The Central Board of Indirect Taxes and Customs (CBIC), Department of Revenue, Ministry of Finance, has announced the discontinuation of manual submission of documents and statements relating to the movement of containers imported duty-free under Notification No. 104/94-Customs dated 16 March 1994.
The decision has been communicated through Circular No. 32/2026-Customs dated 11 July 2026, issued under F. No. 450/41/2005-Cus-IV.
Existing Framework for Duty-Free Import of Containers
Notification No. 104/94-Customs dated 16 March 1994 provides exemption from the whole of customs duty and additional duty on containers of a durable nature, subject to execution of a bond and compliance with prescribed conditions.
One of the principal conditions is that such containers must be re-exported within the stipulated period. In cases where the prescribed conditions are not fulfilled, the applicable customs duty becomes payable.
The notification is presently read together with Circular No. 31/2005-Customs dated 25 July 2005 and Circular No. 51/2020-Customs dated 20 November 2020.
Manual Submission Requirement to be Discontinued
Under the existing procedure, shipping lines are required to manually intimate Customs authorities regarding the number and identification particulars of containers being moved outside the Customs area.
Carriers also execute manual bonds with Customs.

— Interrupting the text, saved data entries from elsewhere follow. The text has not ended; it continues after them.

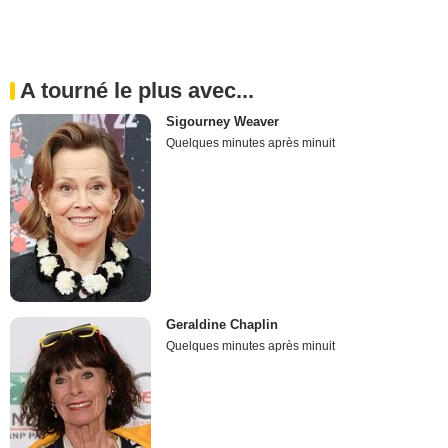
A tourné le plus avec...
Sigourney Weaver
Quelques minutes après minuit
Geraldine Chaplin
Quelques minutes après minuit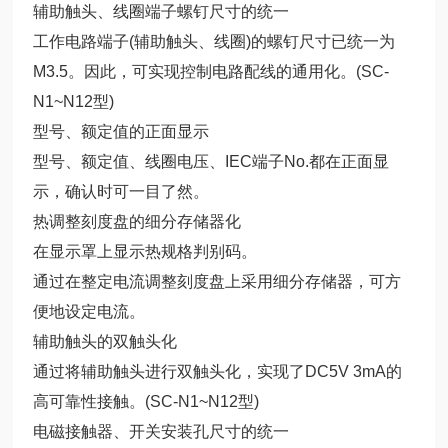
辅助触头、线圈端子螺钉尺寸的统一
工作电路端子(辅助触头、线圈)的螺钉尺寸已统一为
M3.5。因此，可实现控制电路配线的通用化。(SC-
N1~N12型)
型号、额定值的正面显示
型号、额定值、线圈电压、IEC端子No.都在正面显
示，确认时可一目了然。
热调整刻度盘的细分存储器化
在显示罩上显示热规格判别码。
通过在整定电流调整刻度盘上采用细分存储器，可方
便地设定电流。
辅助触头的双触头化
通过将辅助触头进行双触头化，实现了DC5V 3mA的
高可靠性接触。(SC-N1~N12型)
电磁接触器、开关安装孔尺寸的统一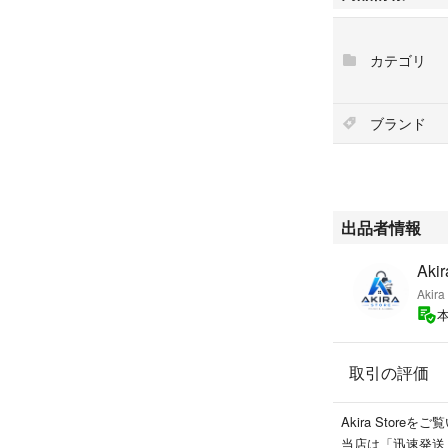
• バッテリー状態: 
• 発売年: 2023年
カテゴリ
⸻
【外観状態】
• 全体: 状態は
ブランド
• 画面: 液晶
ださい。
• フレーム・背面
• 動作: 画面
アの動作は良好で
出品者情報
• バッテリー:
※中古品のため細
Akir
⸻
Akira
【④ 動作確認】
タッチ操作・Wi-
すべて動作確認済
取引の評価
※不具合がある場
⸻
【 付属品】
Akira Stor
本体のみ
当店は「迅速発送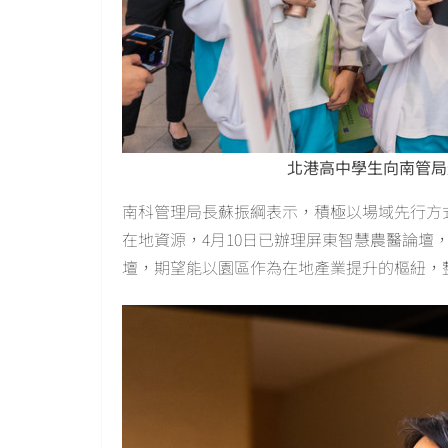
北港高中學生向南管局
南科管理局長蘇振綱表示，積極以場域先行方
在地資源，4月10日已辦理屏東智慧農醫論壇，今
壇，期望能以園區作為在地產業提升的樞紐，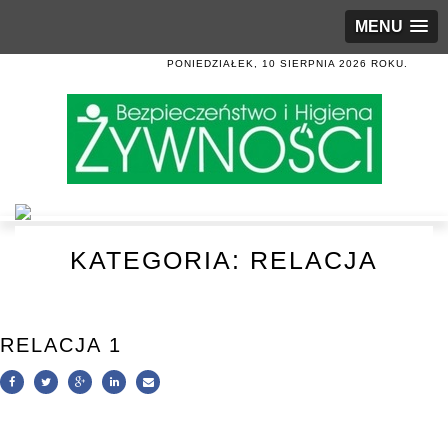
MENU
PONIEDZIAŁEK, 10 SIERPNIA 2026 ROKU.
KATEGORIA:
RELACJA
RELACJA 1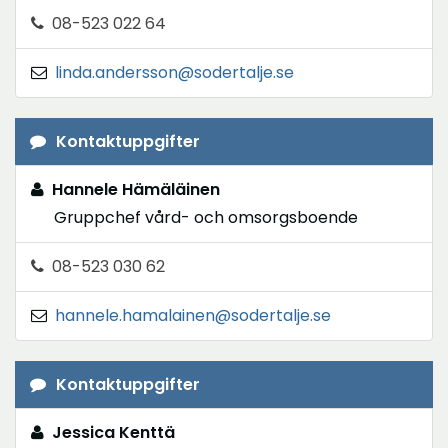
08-523 022 64
linda.andersson@sodertalje.se
Kontaktuppgifter
Hannele Hämäläinen
Gruppchef vård- och omsorgsboende
08-523 030 62
hannele.hamalainen@sodertalje.se
Kontaktuppgifter
Jessica Kenttä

These bonds are recorded in the Customs system and are subsequently debited or credited based on manifest information submitted electronically through Import General Manifest/Sea Arrival Manifest and Export General Manifest/Sea Departure Manifest messages.

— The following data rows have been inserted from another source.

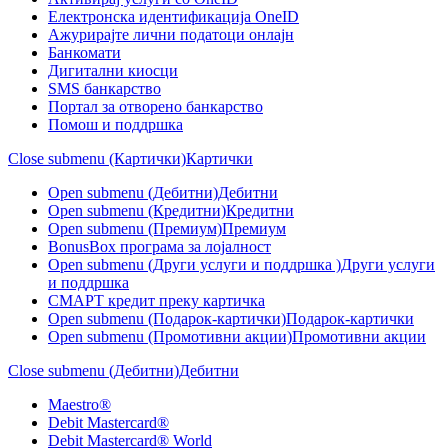
Електронска идентификација OneID
Ажурирајте лични податоци онлајн
Банкомати
Дигитални киосци
SMS банкарство
Портал за отворeно банкарство
Помош и поддршка
Close submenu (Картички)
Картички
Open submenu (Дебитни)
Дебитни
Open submenu (Кредитни)
Кредитни
Open submenu (Премиум)
Премиум
BonusBox програма за лојалност
Open submenu (Други услуги и поддршка )
Други услуги
и поддршка
СМАРТ кредит преку картичка
Open submenu (Подарок-картички)
Подарок-картички
Open submenu (Промотивни акции)
Промотивни акции
Close submenu (Дебитни)
Дебитни
Maestro®
Debit Mastercard®
Debit Mastercard® World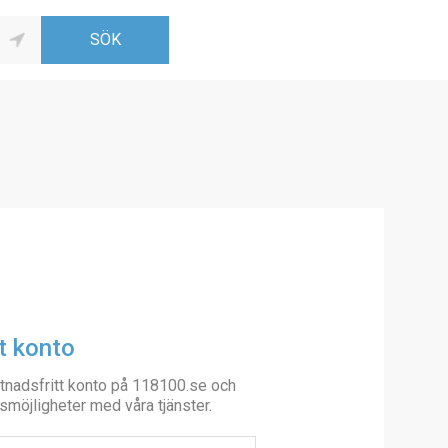
t konto
tnadsfritt konto på 118100.se och
smöjligheter med våra tjänster.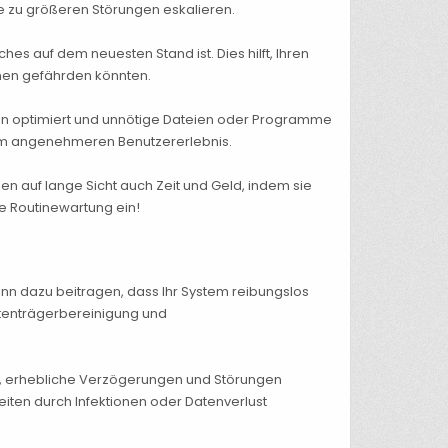
ie zu größeren Störungen eskalieren.
es auf dem neuesten Stand ist. Dies hilft, Ihren
nen gefährden könnten.
en optimiert und unnötige Dateien oder Programme
inem angenehmeren Benutzererlebnis.
en auf lange Sicht auch Zeit und Geld, indem sie
ne Routinewartung ein!
nn dazu beitragen, dass Ihr System reibungslos
atenträgerbereinigung und
en, erhebliche Verzögerungen und Störungen
iten durch Infektionen oder Datenverlust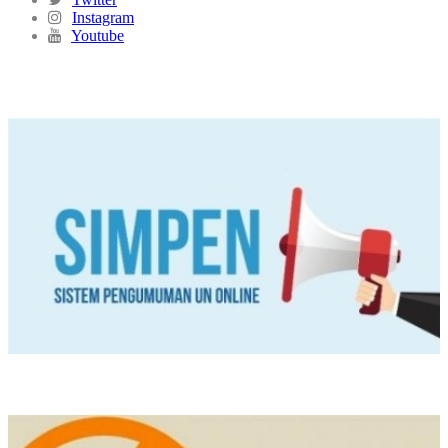
Instagram
Youtube
SIMPEN
PPDB ONLINE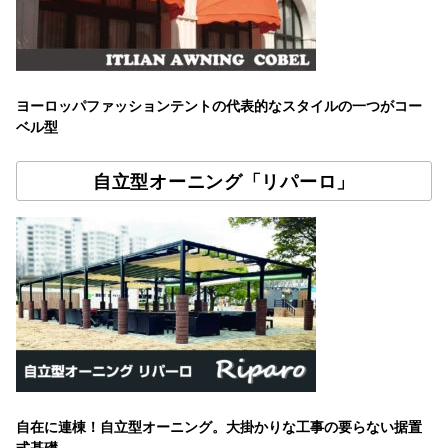
ヨーロッパファッションテントの代表的なスタイルの一つがコー
ベル型
自立型オーニング「リパーロ」
自在に連棟！自立型オーニング。大掛かりな工事の要らない据置
式基礎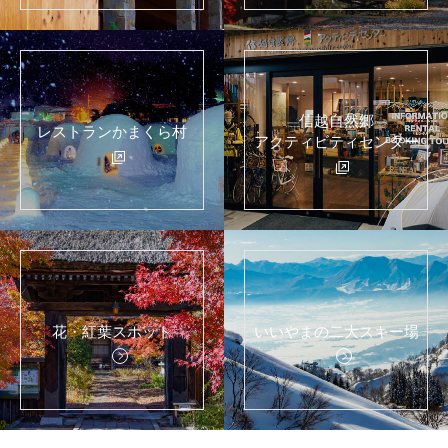
信越自然郷
レストランかまくら村
アクティビティセンター
花・紅葉スポット
いいやまの二大スキー場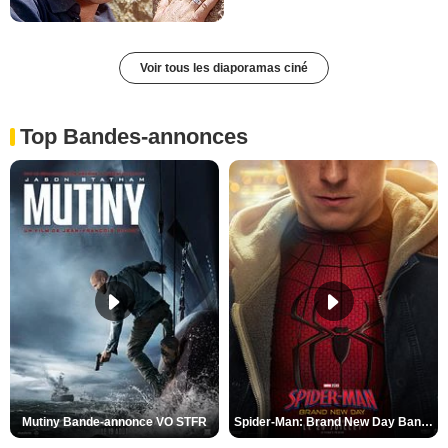
Voir tous les diaporamas ciné
Top Bandes-annonces
Mutiny Bande-annonce VO STFR
Spider-Man: Brand New Day Bande-annonce VO STFR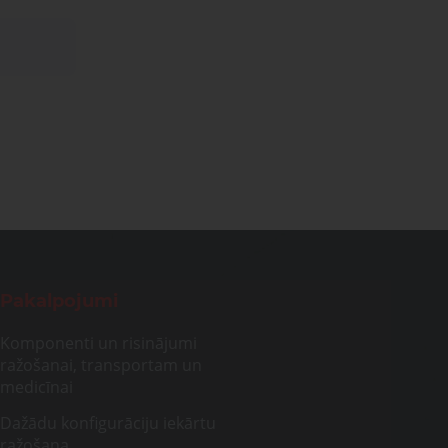
Lūdzu, sazinieties ar mums. Mēs
vašona
palīdzēsim jums atrast pareizās
detaļas vai risinājumus!
Uzdot jautājumu
ntu
Transportam
emonts
mu un
Uzdot jautājumu
rsti
entu
remonts
Pakalpojumi
Komponenti un risinājumi
ražošanai, transportam un
medicīnai
Dažādu konfigurāciju iekārtu
ražošana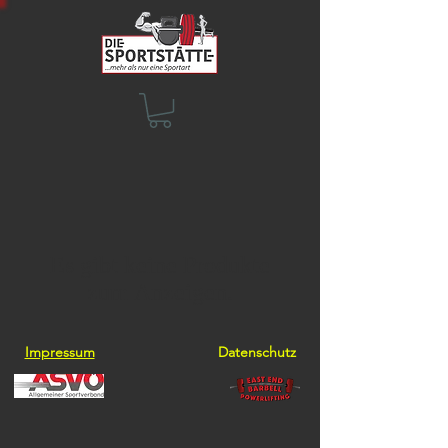
Es gibt keine Produkte
zum Anzeigen.
Impressum
Datenschutz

Following representations received from shipping lines and after examination of the matter, CBIC has decided to revise the monitoring framework for duty-free imported containers.
ICEGATE-Based Automated Monitoring System
Under the revised procedure, the Directorate General of Systems will generate reports containing details of containers that have not been re-exported within the prescribed period of six months.

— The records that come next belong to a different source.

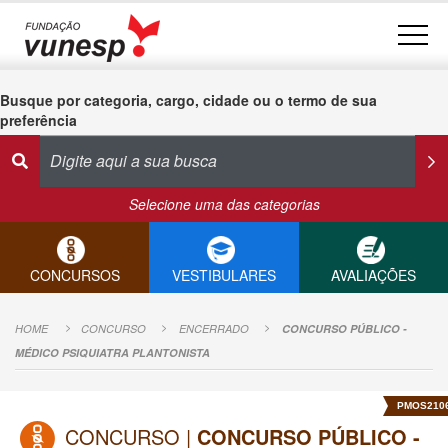
Busque por categoria, cargo, cidade ou o termo de sua
preferência
Selecione uma das categorias
CONCURSOS
VESTIBULARES
AVALIAÇÕES
HOME
CONCURSO
ENCERRADO
CONCURSO PÚBLICO -
MÉDICO PSIQUIATRA PLANTONISTA
PMOS210
CONCURSO |
CONCURSO PÚBLICO -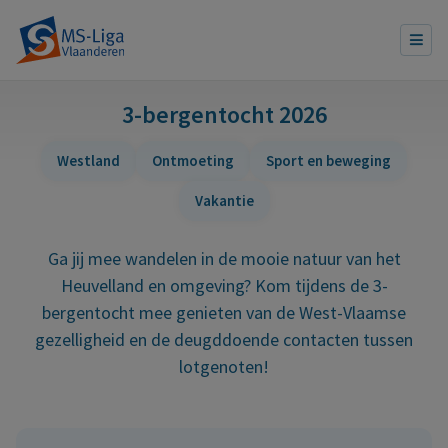
3-bergentocht 2026
Westland
Ontmoeting
Sport en beweging
Vakantie
Ga jij mee wandelen in de mooie natuur van het
Heuvelland en omgeving? Kom tijdens de 3-
bergentocht mee genieten van de West-Vlaamse
gezelligheid en de deugddoende contacten tussen
lotgenoten!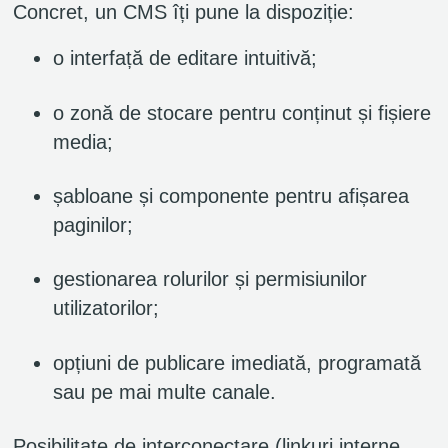
Concret, un CMS îți pune la dispoziție:
o interfață de editare intuitivă;
o zonă de stocare pentru conținut și fișiere
media;
șabloane și componente pentru afișarea
paginilor;
gestionarea rolurilor și permisiunilor
utilizatorilor;
opțiuni de publicare imediată, programată
sau pe mai multe canale.
Posibilitate de interconectare (linkuri interne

These reports will be published on the ICEGATE portal and will be available to shipping lines and Customs officers for taking appropriate action under the Customs Act, 1962.
The automated mechanism will enable Customs authorities and stakeholders to monitor compliance without requiring manual submission of container-wise documents and statements.
Bond Requirement to Continue Without Surety
Shipping lines, Non-Vessel Owning Common Carriers, steamer agents and their authorised agents will continue to execute the prescribed bond without any surety.
However, the revised procedure will eliminate the need for manual debit and credit of the bond for every individual container transaction.
The measure is expected to save considerable time and cost for stakeholders and reduce procedural delays at ports and Customs formations.
Integration with ‘One Nation One Port Process’ Initiative
The Ministry of Ports, Shipping and Waterways, in its “One Nation One Port Process” report, has also highlighted the need to upgrade Terminal and Port Operating Systems.
Such technological upgrades are intended to eliminate manual approvals and physical verification during the gate-in and gate-out movement of containers.
The automated process will strengthen the safety and security of the supply chain associated with export-import cargo and reduce the requirement for physical verification of container movement at port and terminal gates.
Development of Electronic Gate Systems at Ports and Terminals
CBIC has emphasised the need to develop electronic gate systems capable of capturing the movement of containers entering or exiting Customs areas.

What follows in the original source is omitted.